— ASSIGNMENT —
Repeat the entries below word for word, though any picture in them should be dropped.

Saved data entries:

◇ ◇ ◇ ◇ ◇ ◇ ◇

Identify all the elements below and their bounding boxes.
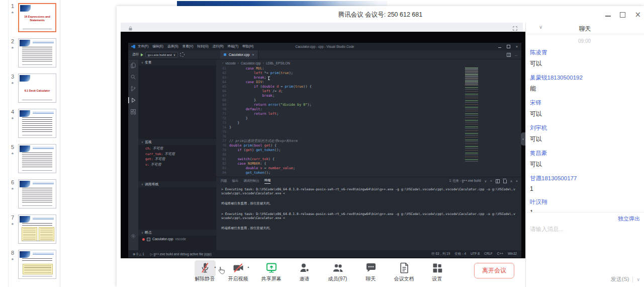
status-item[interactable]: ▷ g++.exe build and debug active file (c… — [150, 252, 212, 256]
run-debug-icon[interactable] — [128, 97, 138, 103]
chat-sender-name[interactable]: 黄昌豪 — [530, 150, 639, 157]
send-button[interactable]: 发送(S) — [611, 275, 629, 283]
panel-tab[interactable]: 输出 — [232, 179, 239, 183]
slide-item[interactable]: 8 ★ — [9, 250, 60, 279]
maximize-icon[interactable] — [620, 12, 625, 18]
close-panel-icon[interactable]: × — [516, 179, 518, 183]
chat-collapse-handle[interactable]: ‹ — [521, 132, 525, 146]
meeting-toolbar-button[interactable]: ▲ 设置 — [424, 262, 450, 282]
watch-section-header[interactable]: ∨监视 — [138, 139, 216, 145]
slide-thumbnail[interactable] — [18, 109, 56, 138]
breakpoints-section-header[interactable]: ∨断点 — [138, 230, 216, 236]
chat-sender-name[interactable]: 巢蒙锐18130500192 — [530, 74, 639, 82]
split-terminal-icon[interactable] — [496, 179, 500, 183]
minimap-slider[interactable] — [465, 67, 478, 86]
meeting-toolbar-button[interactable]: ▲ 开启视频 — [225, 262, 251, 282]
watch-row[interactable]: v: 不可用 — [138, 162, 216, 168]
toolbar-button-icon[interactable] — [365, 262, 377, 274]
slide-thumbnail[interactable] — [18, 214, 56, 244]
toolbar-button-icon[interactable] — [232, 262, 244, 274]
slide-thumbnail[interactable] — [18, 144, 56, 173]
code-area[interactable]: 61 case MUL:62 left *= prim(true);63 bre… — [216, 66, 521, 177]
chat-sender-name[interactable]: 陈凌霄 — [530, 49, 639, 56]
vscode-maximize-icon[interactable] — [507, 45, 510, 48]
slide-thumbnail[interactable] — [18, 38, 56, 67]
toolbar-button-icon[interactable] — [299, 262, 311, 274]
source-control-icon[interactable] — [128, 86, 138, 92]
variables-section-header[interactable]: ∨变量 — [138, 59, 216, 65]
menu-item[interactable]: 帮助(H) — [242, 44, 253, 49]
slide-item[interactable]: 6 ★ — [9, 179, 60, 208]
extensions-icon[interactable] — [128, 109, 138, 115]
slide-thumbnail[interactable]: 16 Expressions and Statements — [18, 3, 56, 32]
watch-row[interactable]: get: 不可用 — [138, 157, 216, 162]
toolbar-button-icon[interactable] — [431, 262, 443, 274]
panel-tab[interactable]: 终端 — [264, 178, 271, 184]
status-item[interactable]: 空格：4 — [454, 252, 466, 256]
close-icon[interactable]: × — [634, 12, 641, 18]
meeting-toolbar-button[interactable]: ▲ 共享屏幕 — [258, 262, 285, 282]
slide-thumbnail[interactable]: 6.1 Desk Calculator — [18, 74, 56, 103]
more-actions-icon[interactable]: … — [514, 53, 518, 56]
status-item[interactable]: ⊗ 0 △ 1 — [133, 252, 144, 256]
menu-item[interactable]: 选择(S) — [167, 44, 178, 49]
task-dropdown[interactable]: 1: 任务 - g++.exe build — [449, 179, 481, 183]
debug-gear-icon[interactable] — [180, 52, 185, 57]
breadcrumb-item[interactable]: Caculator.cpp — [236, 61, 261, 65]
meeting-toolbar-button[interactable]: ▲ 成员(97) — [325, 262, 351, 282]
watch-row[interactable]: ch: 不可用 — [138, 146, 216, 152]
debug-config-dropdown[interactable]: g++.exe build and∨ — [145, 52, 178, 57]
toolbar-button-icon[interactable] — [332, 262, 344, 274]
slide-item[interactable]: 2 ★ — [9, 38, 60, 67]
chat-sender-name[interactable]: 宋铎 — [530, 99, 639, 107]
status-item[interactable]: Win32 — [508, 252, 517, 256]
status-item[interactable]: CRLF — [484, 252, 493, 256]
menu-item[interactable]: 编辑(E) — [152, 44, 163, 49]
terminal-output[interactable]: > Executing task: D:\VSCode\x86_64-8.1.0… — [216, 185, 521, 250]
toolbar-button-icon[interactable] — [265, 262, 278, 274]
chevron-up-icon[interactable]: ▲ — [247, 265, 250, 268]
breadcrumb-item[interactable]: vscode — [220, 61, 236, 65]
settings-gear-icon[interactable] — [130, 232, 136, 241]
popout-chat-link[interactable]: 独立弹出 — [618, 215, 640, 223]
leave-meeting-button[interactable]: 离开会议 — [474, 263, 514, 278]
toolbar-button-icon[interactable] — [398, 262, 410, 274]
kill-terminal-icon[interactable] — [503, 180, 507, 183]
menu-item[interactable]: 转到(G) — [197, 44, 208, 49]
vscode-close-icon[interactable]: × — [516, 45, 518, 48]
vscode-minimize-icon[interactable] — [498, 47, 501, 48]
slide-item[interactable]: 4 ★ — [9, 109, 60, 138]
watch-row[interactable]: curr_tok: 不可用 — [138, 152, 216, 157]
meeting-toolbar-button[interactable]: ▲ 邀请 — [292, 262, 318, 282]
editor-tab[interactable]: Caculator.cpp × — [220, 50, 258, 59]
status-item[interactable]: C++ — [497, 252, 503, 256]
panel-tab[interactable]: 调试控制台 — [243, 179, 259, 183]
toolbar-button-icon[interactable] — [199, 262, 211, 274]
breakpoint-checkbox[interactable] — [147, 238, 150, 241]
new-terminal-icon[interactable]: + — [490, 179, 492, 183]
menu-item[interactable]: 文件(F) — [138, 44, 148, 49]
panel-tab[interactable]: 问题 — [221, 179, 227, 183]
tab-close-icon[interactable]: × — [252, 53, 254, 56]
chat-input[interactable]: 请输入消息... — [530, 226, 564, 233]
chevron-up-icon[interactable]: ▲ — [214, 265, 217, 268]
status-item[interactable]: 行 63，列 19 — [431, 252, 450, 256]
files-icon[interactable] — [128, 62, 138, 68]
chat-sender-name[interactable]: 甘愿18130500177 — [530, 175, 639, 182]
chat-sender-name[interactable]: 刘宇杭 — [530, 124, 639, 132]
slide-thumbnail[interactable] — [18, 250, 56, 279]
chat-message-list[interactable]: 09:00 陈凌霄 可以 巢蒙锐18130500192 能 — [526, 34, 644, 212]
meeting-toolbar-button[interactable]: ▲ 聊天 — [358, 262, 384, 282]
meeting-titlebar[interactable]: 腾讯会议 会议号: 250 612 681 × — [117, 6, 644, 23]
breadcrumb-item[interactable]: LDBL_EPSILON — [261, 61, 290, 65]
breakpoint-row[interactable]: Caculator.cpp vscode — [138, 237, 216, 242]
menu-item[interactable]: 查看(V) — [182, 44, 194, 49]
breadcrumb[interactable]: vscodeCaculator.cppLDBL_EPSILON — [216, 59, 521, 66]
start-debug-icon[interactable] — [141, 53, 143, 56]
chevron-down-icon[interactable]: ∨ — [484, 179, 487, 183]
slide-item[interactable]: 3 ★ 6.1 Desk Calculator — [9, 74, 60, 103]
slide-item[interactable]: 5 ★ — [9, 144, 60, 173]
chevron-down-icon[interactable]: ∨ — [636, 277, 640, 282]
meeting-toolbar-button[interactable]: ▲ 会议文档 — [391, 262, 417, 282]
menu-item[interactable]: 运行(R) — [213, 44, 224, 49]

◇ ◇ ◇ ◇ ◇ ◇ ◇

— REPLY TO THE EXERCISE —
Identify all the elements below and their bounding boxes.
status-item[interactable]: ▷ g++.exe build and debug active file (c… — [150, 252, 212, 256]
run-debug-icon[interactable] — [128, 97, 138, 103]
chat-sender-name[interactable]: 黄昌豪 — [530, 150, 639, 157]
send-button[interactable]: 发送(S) — [611, 275, 629, 283]
panel-tab[interactable]: 输出 — [232, 179, 239, 183]
slide-item[interactable]: 8 ★ — [9, 250, 60, 279]
maximize-icon[interactable] — [620, 12, 625, 18]
close-panel-icon[interactable]: × — [516, 179, 518, 183]
chat-collapse-handle[interactable]: ‹ — [521, 132, 525, 146]
meeting-toolbar-button[interactable]: ▲ 设置 — [424, 262, 450, 282]
watch-section-header[interactable]: ∨监视 — [138, 139, 216, 145]
slide-thumbnail[interactable] — [18, 109, 56, 138]
breakpoints-section-header[interactable]: ∨断点 — [138, 230, 216, 236]
chat-sender-name[interactable]: 巢蒙锐18130500192 — [530, 74, 639, 82]
split-terminal-icon[interactable] — [496, 179, 500, 183]
minimap-slider[interactable] — [465, 67, 478, 86]
meeting-toolbar-button[interactable]: ▲ 开启视频 — [225, 262, 251, 282]
watch-row[interactable]: v: 不可用 — [138, 162, 216, 168]
toolbar-button-icon[interactable] — [365, 262, 377, 274]
slide-thumbnail[interactable] — [18, 214, 56, 244]
toolbar-button-icon[interactable] — [232, 262, 244, 274]
slide-thumbnail[interactable] — [18, 144, 56, 173]
code-area[interactable]: 61 case MUL:62 left *= prim(true);63 bre… — [216, 66, 521, 177]
chat-sender-name[interactable]: 陈凌霄 — [530, 49, 639, 56]
vscode-maximize-icon[interactable] — [507, 45, 510, 48]
slide-thumbnail[interactable] — [18, 38, 56, 67]
toolbar-button-icon[interactable] — [299, 262, 311, 274]
source-control-icon[interactable] — [128, 86, 138, 92]
variables-section-header[interactable]: ∨变量 — [138, 59, 216, 65]
menu-item[interactable]: 帮助(H) — [242, 44, 253, 49]
slide-item[interactable]: 6 ★ — [9, 179, 60, 208]
extensions-icon[interactable] — [128, 109, 138, 115]
slide-thumbnail[interactable]: 16 Expressions and Statements — [18, 3, 56, 32]
watch-row[interactable]: get: 不可用 — [138, 157, 216, 162]
toolbar-button-icon[interactable] — [431, 262, 443, 274]
panel-tab[interactable]: 终端 — [264, 178, 271, 184]
status-item[interactable]: 空格：4 — [454, 252, 466, 256]
close-icon[interactable]: × — [634, 12, 641, 18]
meeting-toolbar-button[interactable]: ▲ 共享屏幕 — [258, 262, 285, 282]
slide-thumbnail[interactable]: 6.1 Desk Calculator — [18, 74, 56, 103]
more-actions-icon[interactable]: … — [514, 53, 518, 56]
status-item[interactable]: ⊗ 0 △ 1 — [133, 252, 144, 256]
menu-item[interactable]: 选择(S) — [167, 44, 178, 49]
task-dropdown[interactable]: 1: 任务 - g++.exe build — [449, 179, 481, 183]
debug-gear-icon[interactable] — [180, 52, 185, 57]
breadcrumb-item[interactable]: Caculator.cpp — [236, 61, 261, 65]
meeting-toolbar-button[interactable]: ▲ 成员(97) — [325, 262, 351, 282]
watch-row[interactable]: ch: 不可用 — [138, 146, 216, 152]
debug-config-dropdown[interactable]: g++.exe build and∨ — [145, 52, 178, 57]
toolbar-button-icon[interactable] — [332, 262, 344, 274]
slide-item[interactable]: 2 ★ — [9, 38, 60, 67]
chat-sender-name[interactable]: 宋铎 — [530, 99, 639, 107]
status-item[interactable]: Win32 — [508, 252, 517, 256]
status-item[interactable]: CRLF — [484, 252, 493, 256]
menu-item[interactable]: 编辑(E) — [152, 44, 163, 49]
terminal-output[interactable]: > Executing task: D:\VSCode\x86_64-8.1.0… — [216, 185, 521, 250]
toolbar-button-icon[interactable] — [265, 262, 278, 274]
chevron-up-icon[interactable]: ▲ — [247, 265, 250, 268]
breadcrumb-item[interactable]: vscode — [220, 61, 236, 65]
settings-gear-icon[interactable] — [130, 232, 136, 241]
popout-chat-link[interactable]: 独立弹出 — [618, 215, 640, 223]
leave-meeting-button[interactable]: 离开会议 — [474, 263, 514, 278]
toolbar-button-icon[interactable] — [398, 262, 410, 274]
kill-terminal-icon[interactable] — [503, 180, 507, 183]
menu-item[interactable]: 转到(G) — [197, 44, 208, 49]
vscode-close-icon[interactable]: × — [516, 45, 518, 48]
vscode-minimize-icon[interactable] — [498, 47, 501, 48]
slide-item[interactable]: 4 ★ — [9, 109, 60, 138]
watch-row[interactable]: curr_tok: 不可用 — [138, 152, 216, 157]
meeting-toolbar-button[interactable]: ▲ 邀请 — [292, 262, 318, 282]
editor-tab[interactable]: Caculator.cpp × — [220, 50, 258, 59]
status-item[interactable]: C++ — [497, 252, 503, 256]
panel-tab[interactable]: 调试控制台 — [243, 179, 259, 183]
toolbar-button-icon[interactable] — [199, 262, 211, 274]
breakpoint-checkbox[interactable] — [147, 238, 150, 241]
new-terminal-icon[interactable]: + — [490, 179, 492, 183]
menu-item[interactable]: 文件(F) — [138, 44, 148, 49]
panel-tab[interactable]: 问题 — [221, 179, 227, 183]
tab-close-icon[interactable]: × — [252, 53, 254, 56]
chat-input[interactable]: 请输入消息... — [530, 226, 564, 233]
chevron-up-icon[interactable]: ▲ — [214, 265, 217, 268]
status-item[interactable]: 行 63，列 19 — [431, 252, 450, 256]
files-icon[interactable] — [128, 62, 138, 68]
chat-sender-name[interactable]: 甘愿18130500177 — [530, 175, 639, 182]
chat-sender-name[interactable]: 刘宇杭 — [530, 124, 639, 132]
slide-thumbnail[interactable] — [18, 250, 56, 279]
chat-message-list[interactable]: 09:00 陈凌霄 可以 巢蒙锐18130500192 能 — [526, 34, 644, 212]
meeting-toolbar-button[interactable]: ▲ 聊天 — [358, 262, 384, 282]
meeting-titlebar[interactable]: 腾讯会议 会议号: 250 612 681 × — [117, 6, 644, 23]
breadcrumb-item[interactable]: LDBL_EPSILON — [261, 61, 290, 65]
breakpoint-row[interactable]: Caculator.cpp vscode — [138, 237, 216, 242]
menu-item[interactable]: 查看(V) — [182, 44, 194, 49]
breadcrumb[interactable]: vscodeCaculator.cppLDBL_EPSILON — [216, 59, 521, 66]
start-debug-icon[interactable] — [141, 53, 143, 56]
chevron-down-icon[interactable]: ∨ — [484, 179, 487, 183]
slide-item[interactable]: 3 ★ 6.1 Desk Calculator — [9, 74, 60, 103]
slide-item[interactable]: 5 ★ — [9, 144, 60, 173]
chevron-down-icon[interactable]: ∨ — [636, 277, 640, 282]
meeting-toolbar-button[interactable]: ▲ 会议文档 — [391, 262, 417, 282]
menu-item[interactable]: 运行(R) — [213, 44, 224, 49]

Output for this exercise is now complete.